UNE FEMME À LA CONQUÊTE DE SA CITOYENNETÉ
L’égalité en matière de droits politiques était son cheval de bataille. Née en 1848, Hubertine Auclert s’est heurtée à son époque et notamment aux femmes hostiles au changement. Un destin hors du commun révélé par son journal
S’il fallait trouver un mot pour qualifier Hubertine Auclert, ce serait celui de pionnière. Parce que oui, elle a frayé un chemin. Pionnière et militante, les deux termes renvoient au monde militaire, et son acharnement à continuer la lutte, envers et contre tous, et souvent contre toutes, la rapproche presque de la discipline soldatesque. Ou de celle d’une religieuse à qui rien ne fait perdre la foi. C’était d’ailleurs sa première vocation: elle sera pourtant jugée trop mystique par les religieuses, qui n’ont pas voulu d’elle.
LE HASARD ET LA TÉNACITÉ
Aujourd’hui quasiment tombée dans l’oubli, si ce n’est par le centre qui porte son nom, un organisme pour l’égalité femmeshommes, Hubertine Auclert (1848-1914) est comme effacée de la mémoire collective. Le mot féminisme, c’est bien elle pourtant qui va l’utiliser pour désigner la recherche d’égalité, et principalement la lutte pour les droits politiques des femmes.
Hubertine Auclert a tenu un journal de ses années de combat mais l’original a disparu. Un chercheur avait bien eu l’idée d’en photocopier les pages mais elles étaient introuvables, elles aussi. Et voilà qu’elles sont réapparues un jour de novembre 2018, au hasard d’un passage à la bibliothèque, alors que depuis six ans les recherches de Nicole Cadène étaient restées infructueuses. La ténacité de cette historienne, spécialisée dans les féminismes de la seconde moitié du XIXe siècle, a fini par payer. Le résultat en est ce Journal d’une suffragiste, édition critique, rigoureuse et pleine d’informations.
«L’URNE DU MENSONGE»
Le journal, incomplet, couvre trois années, de juin 1883 à mars 1886. Il rend compte du travail acharné que représentent les tâches quotidiennes d’une féministe historique: la recherche de salles pour tenir des conférences, malgré sa peur de parler en public et l’hostilité qu’elle rencontre. Surtout celle des femmes («elles me cracheraient au visage si elles le pouvaient»), promptes à l’accuser d’avoir des manières de «raccrocheuse». Hubertine Auclert dit sa solitude, son amertume aussi du peu de reconnaissance. Elle cherche des vendeurs pour son journal La Citoyenne, qu’elle fonde en 1881. Elle écrit aussi de nombreux articles. Et quand il lui reste du temps, elle tente de rallier de nouvelles adhérentes à son groupe «Le suffrage des femmes».

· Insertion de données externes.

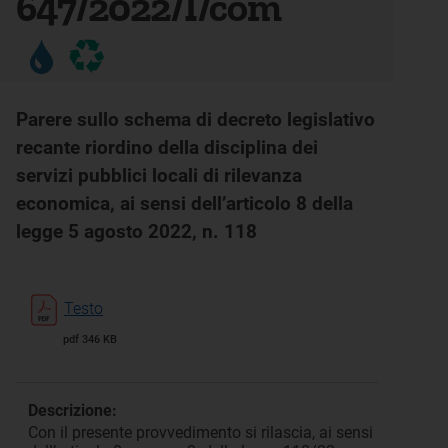
647/2022/I/com
Parere sullo schema di decreto legislativo
recante riordino della disciplina dei
servizi pubblici locali di rilevanza
economica, ai sensi dell’articolo 8 della
legge 5 agosto 2022, n. 118
Testo
pdf 346 KB
Descrizione:
Con il presente provvedimento si rilascia, ai sensi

On reste frappé par sa modernité: ses actions symboliques feront parler d’elle, elle n’hésite pas à renverser «l’urne du mensonge» dans un bureau de vote aux élections de 1908. Elle fait irruption dans une cérémonie de mariage pour tenter de dissuader la femme de promettre obéissance à son mari. Et elle refusera de payer ses impôts, puisqu’elle ne peut ni voter, ni être inscrite sur les listes électorales… Activisme et rébellion, Hubertine Auclert était une femme moderne. Admiration et gratitude.